Perhaps by design, but more likely by chance, the sitting corpse had been placed directly beneath one of the seepages from the roof. Even as they stood before the altar, another droplet fell
from high above and, with a soft tap, burst upon the old king’s forehead, and then snaked down over his face like slow tears. Millions upon millions of drops must have fallen upon him, and
each drop had laid down its deposit of shining calcium on the mummified head.

Lobengula was being transformed into stone, already his scalp was covered with a translucent helmet, like the tallow from a guttering candle. It had run down and filled his eye-cavities with the
pearly deposit, it had lined his withered lips and built up the line of his jaw. Lobengula’s perfect white teeth grinned out of his stone mask at them.

The effect was unearthly and terrifying. Sarah whimpered with superstitious dread and clutched at Sally-Anne who returned her grip as fervently. Craig played the lamp beam over that dreadful
head and then slowly lowered it.

On the rock altar in front of Lobengula had been placed five dark objects. Four beer-pots, hand-moulded from clay with a stylized diamond pattern inscribed around each wide throat, and the mouth
of each pot had been sealed with the membrane from the bladder of a goat. The fifth object was a bag, made from the skin of an unborn zebra foetus, the seams stitched with animal sinew.

‘Sam, you—’ Craig started, and his voice cracked. He cleared his throat, and started again. ‘You are his descendant. You are the only one who should touch anything
here.’

Tungata was still down on one knee, and he did not reply. He was staring at the old king’s transformed head, and his lips moved as he prayed silently. Was he addressing the Christian God,
Craig wondered, or the spirits of his ancestors?
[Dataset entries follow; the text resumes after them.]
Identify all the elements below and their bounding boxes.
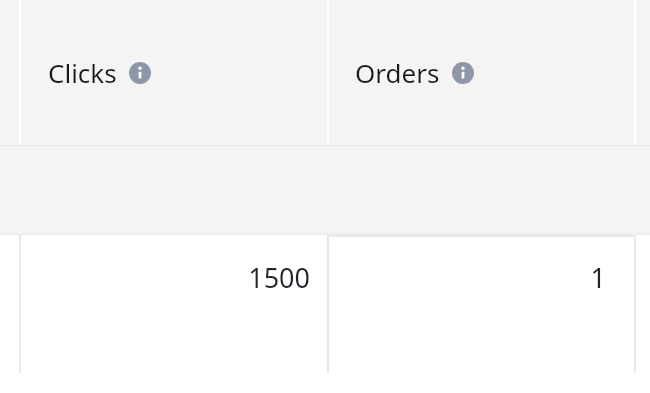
staticText: 1 (590, 259, 606, 296)
button[interactable]: Clicks (20, 0, 327, 145)
button[interactable]: 1500 (20, 235, 327, 373)
button[interactable]: More information (129, 62, 151, 84)
staticText: Orders (355, 55, 440, 90)
button[interactable]: More information (452, 62, 474, 84)
button[interactable]: Orders (328, 0, 634, 145)
staticText: Clicks (48, 55, 117, 90)
button[interactable]: 1 (328, 235, 634, 373)
staticText: 1500 (248, 259, 310, 296)
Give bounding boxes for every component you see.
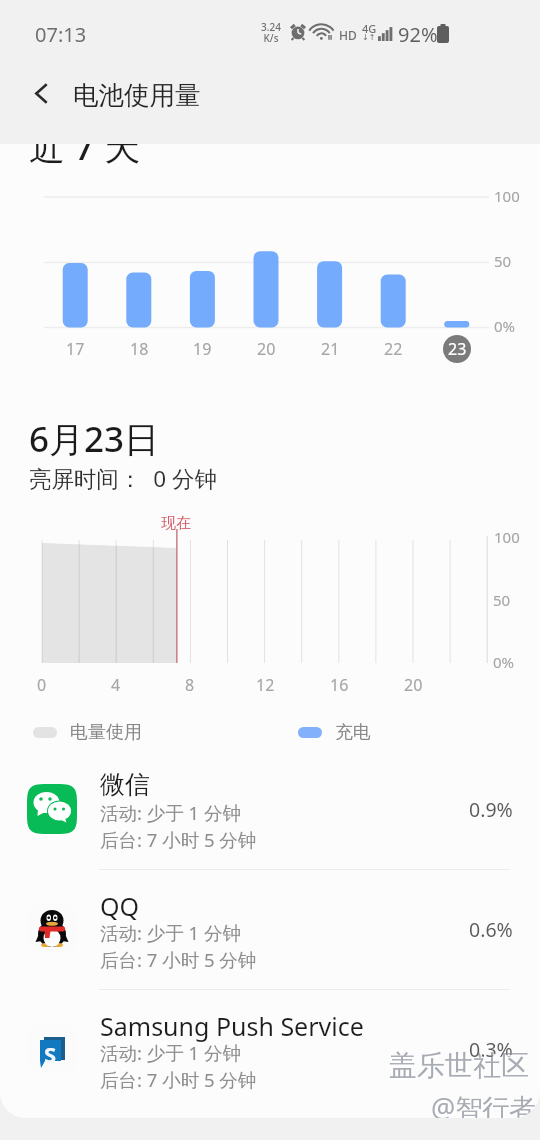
- staticText: 20: [404, 674, 423, 696]
- staticText: QQ: [100, 889, 140, 923]
- staticText: 07:13: [35, 21, 87, 48]
- button[interactable]: 20: [252, 335, 280, 363]
- staticText: 0%: [494, 316, 516, 336]
- staticText: 电池使用量: [73, 79, 201, 111]
- staticText: 微信: [100, 769, 150, 800]
- button[interactable]: QQ: [0, 873, 540, 993]
- staticText: 0.3%: [469, 1036, 513, 1063]
- staticText: 活动: 少于 1 分钟: [100, 800, 241, 825]
- staticText: 16: [330, 674, 349, 696]
- staticText: 6月23日: [29, 415, 160, 463]
- staticText: 8: [185, 674, 195, 696]
- button[interactable]: 23: [443, 335, 471, 363]
- button[interactable]: 电量使用: [33, 721, 142, 744]
- staticText: 0: [37, 674, 47, 696]
- staticText: 活动: 少于 1 分钟: [100, 920, 241, 945]
- staticText: 21: [321, 338, 340, 360]
- button[interactable]: 充电: [298, 721, 371, 744]
- staticText: 电量使用: [70, 721, 142, 744]
- staticText: 100: [494, 186, 520, 206]
- staticText: 盖乐世社区: [391, 1050, 531, 1085]
- staticText: HD: [339, 27, 357, 43]
- staticText: 23: [448, 338, 467, 360]
- button[interactable]: 微信: [0, 753, 540, 873]
- staticText: 现在: [161, 514, 191, 533]
- staticText: @智行者: [433, 1091, 539, 1128]
- staticText: 后台: 7 小时 5 分钟: [100, 947, 257, 972]
- staticText: 充电: [335, 721, 371, 744]
- staticText: 0.9%: [469, 796, 513, 823]
- button[interactable]: S: [0, 993, 540, 1113]
- staticText: 100: [494, 527, 520, 547]
- staticText: 22: [384, 338, 403, 360]
- staticText: S: [44, 1039, 57, 1069]
- button[interactable]: 22: [379, 335, 407, 363]
- staticText: 近 7 天: [29, 122, 141, 171]
- button[interactable]: 17: [61, 335, 89, 363]
- staticText: 19: [193, 338, 212, 360]
- staticText: @智行者: [431, 1089, 537, 1126]
- staticText: 0.6%: [469, 916, 513, 943]
- staticText: 盖乐世社区: [389, 1048, 529, 1083]
- staticText: 后台: 7 小时 5 分钟: [100, 827, 257, 852]
- staticText: 17: [66, 338, 85, 360]
- staticText: Samsung Push Service: [100, 1009, 364, 1043]
- staticText: 50: [494, 251, 512, 271]
- staticText: 20: [257, 338, 276, 360]
- staticText: 92%: [398, 21, 438, 48]
- button[interactable]: 18: [125, 335, 153, 363]
- staticText: 4G: [362, 21, 377, 36]
- staticText: 3.24 K/s: [261, 20, 281, 45]
- staticText: ↓↑: [362, 33, 376, 42]
- staticText: 亮屏时间： 0 分钟: [29, 463, 217, 494]
- button[interactable]: 21: [316, 335, 344, 363]
- staticText: 活动: 少于 1 分钟: [100, 1040, 241, 1065]
- button[interactable]: 19: [188, 335, 216, 363]
- button[interactable]: Back: [11, 62, 71, 124]
- staticText: 50: [493, 590, 511, 610]
- staticText: 4: [111, 674, 121, 696]
- staticText: 18: [130, 338, 149, 360]
- staticText: 0%: [493, 652, 515, 672]
- staticText: 后台: 7 小时 5 分钟: [100, 1067, 257, 1092]
- staticText: 12: [256, 674, 275, 696]
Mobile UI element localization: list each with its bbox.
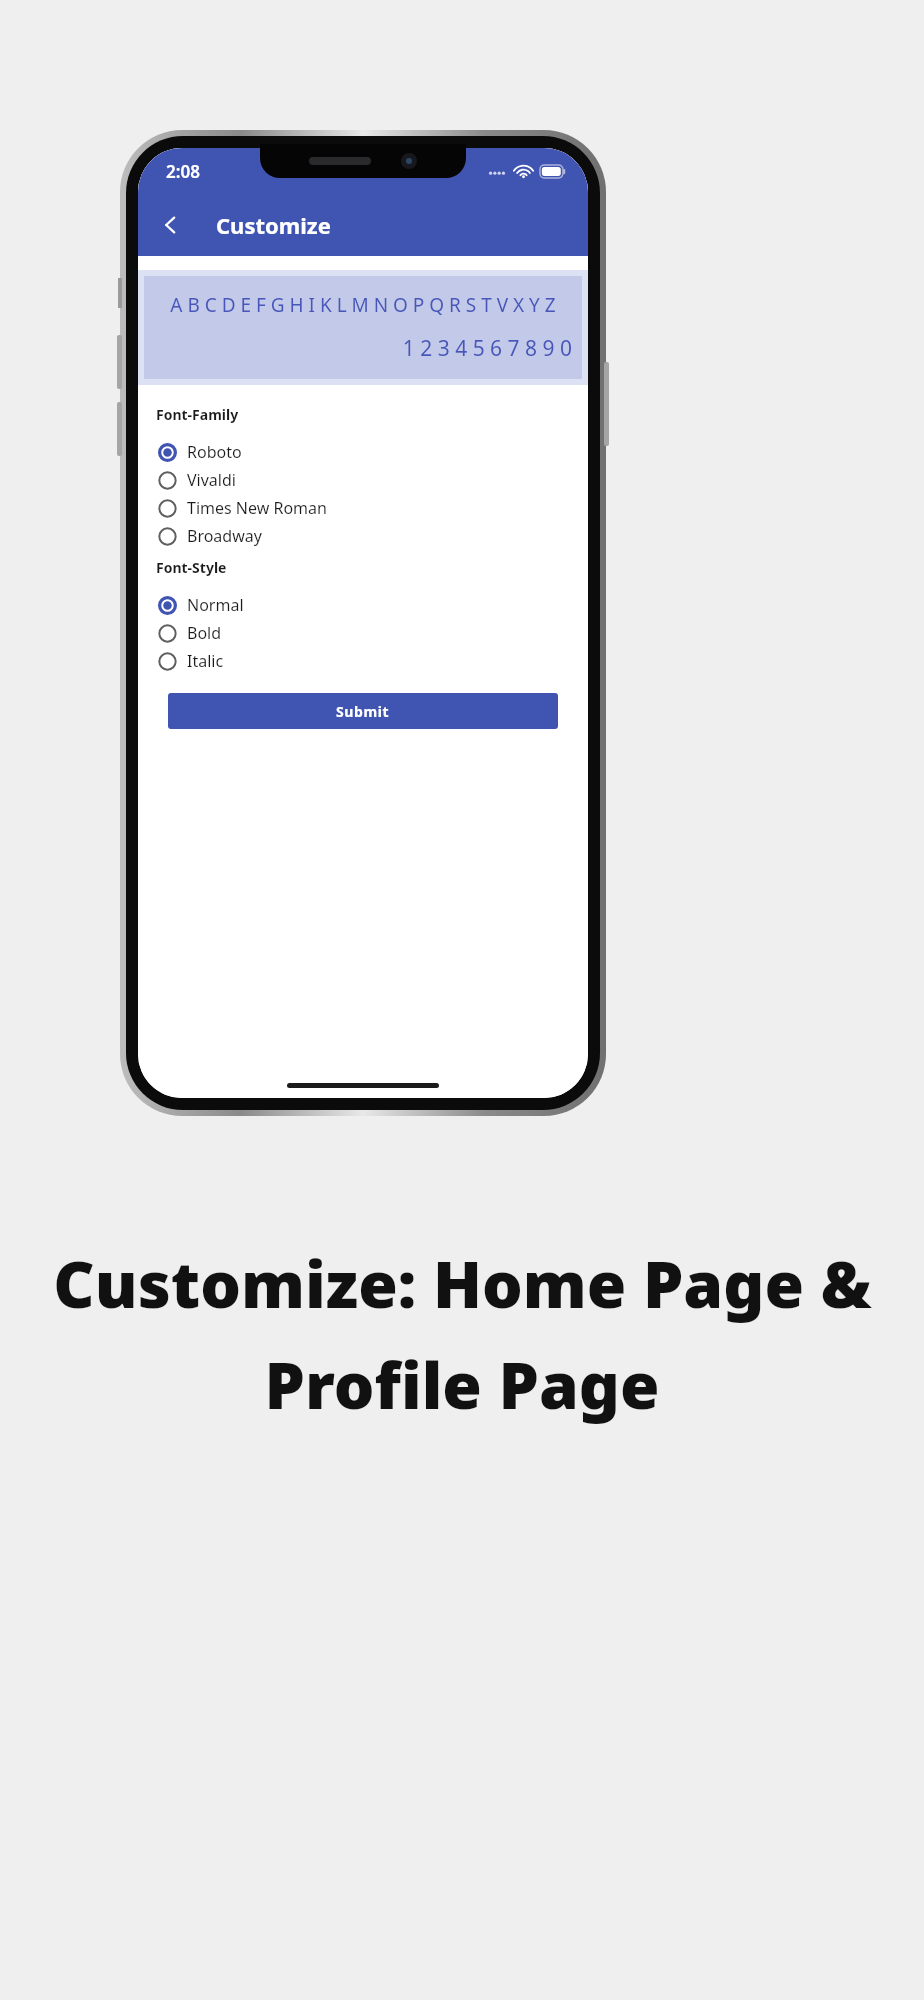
button[interactable]: Broadway [152, 522, 574, 550]
button[interactable]: Italic [152, 647, 574, 675]
staticText: 1 2 3 4 5 6 7 8 9 0 [154, 334, 572, 363]
staticText: Submit [336, 702, 390, 721]
staticText: Italic [187, 650, 224, 672]
button[interactable]: Submit [168, 693, 558, 729]
staticText: Bold [187, 622, 222, 644]
staticText: Broadway [187, 525, 262, 547]
staticText: A B C D E F G H I K L M N O P Q R S T V … [154, 292, 572, 318]
staticText: Customize: Home Page & [53, 1240, 872, 1327]
button[interactable]: Roboto [152, 438, 574, 466]
staticText: Normal [187, 594, 244, 616]
staticText: Vivaldi [187, 469, 236, 491]
staticText: Roboto [187, 441, 242, 463]
staticText: Times New Roman [187, 497, 327, 519]
button[interactable]: Back [148, 202, 194, 248]
staticText: Customize [216, 210, 331, 240]
staticText: Font-Style [156, 558, 227, 577]
button[interactable]: Normal [152, 591, 574, 619]
button[interactable]: Bold [152, 619, 574, 647]
staticText: Font-Family [156, 405, 239, 424]
staticText: Profile Page [264, 1341, 660, 1428]
staticText: 2:08 [166, 160, 200, 183]
button[interactable]: Vivaldi [152, 466, 574, 494]
button[interactable]: Times New Roman [152, 494, 574, 522]
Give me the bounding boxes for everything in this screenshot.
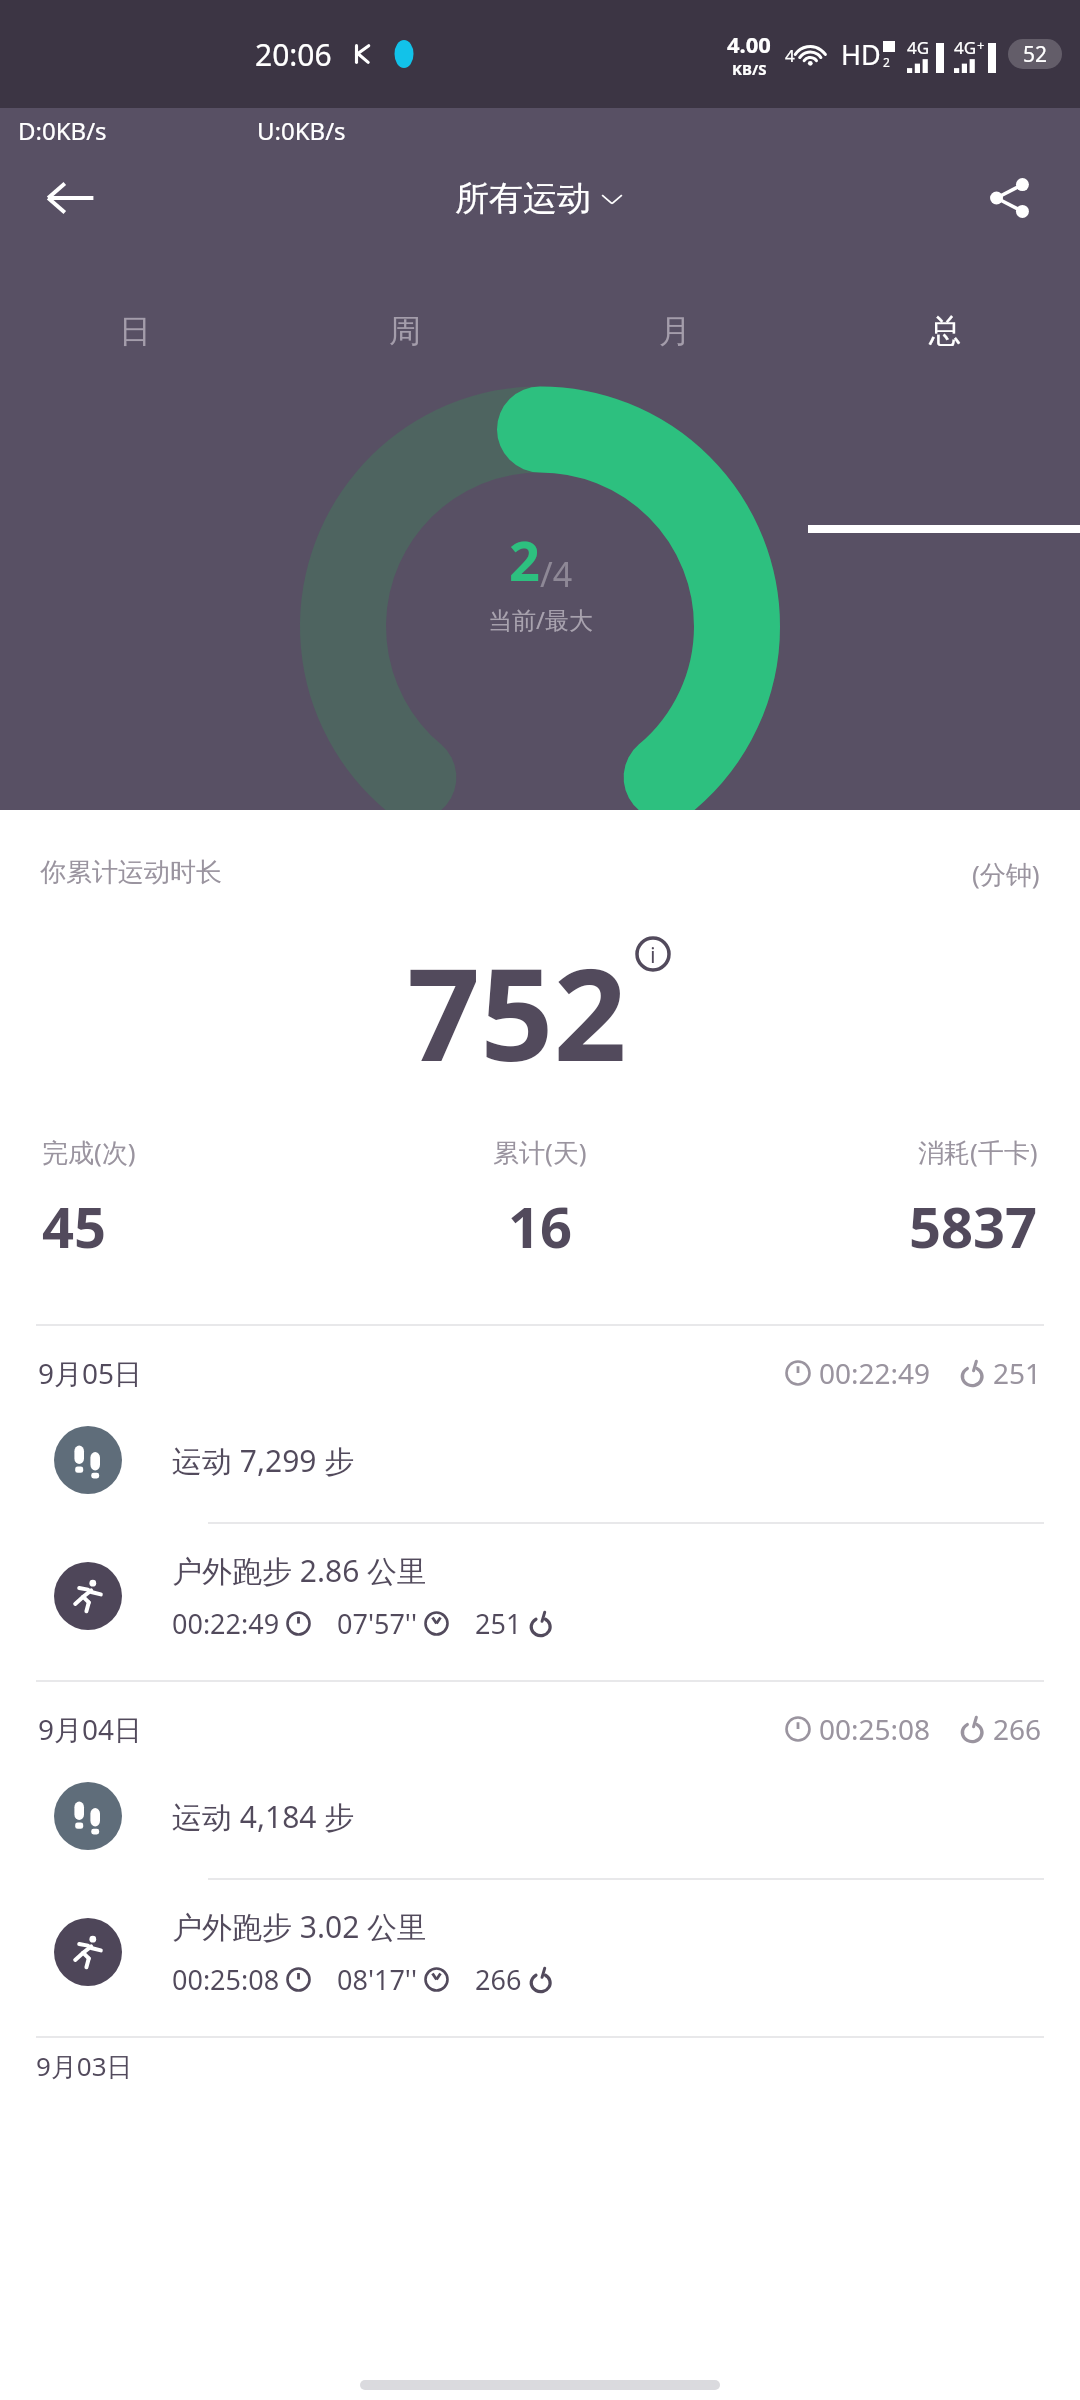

Sally-Anne’s teeth chattered spasmodically, the only sound in the cavern, and Craig placed his arms around the two girls. They pressed against him gratefully, both of them shivering with
the cold and with awe.

Slowly Tungata rose to his feet and stepped forward to the stone altar. ‘I see you, great Lobengula,’ he spoke aloud. ‘I, Samson Kumalo, of your totem and of your blood, greet
you across the years!’ He was using his tribal name again, claiming his lineage as he went on in a low but steady voice. ‘If I am the leopard cub of your prophecy, then I ask your
blessing, oh king. But if I am not that cub, then strike my desecrating hand and wither it as it touches the treasures of the house of Mashobane.’

He reached out slowly and placed his right hand on one of the black clay pots.

Craig found that he was holding his breath, waiting for he was not sure what, perhaps for a voice to speak from the king’s long-dead throat, or for one of the great stalactites to crash
down from the roof, or for a bolt of lightning to blast them all.

The silence drew out, and then Tungata placed his other hand on the beer-pot, and slowly lifted it in a salute to the corpse of the king.

There was a sharp crack and the brittle baked clay split. The bottom fell out of the pot, and from it gushed a torrent of glittering light that paled and rendered insipid the crystalline coating
of the great cavern. Diamonds rattled and bounced on the altar stone, tumbling and slithering over each other, piled in a pyramid, and lay smouldering like live coals in the lamplight.

‘I
cannot believe these are diamonds,’ Sally-Anne whispered. ‘They look like pebbles, pretty, shiny pebbles, but
pebbles.’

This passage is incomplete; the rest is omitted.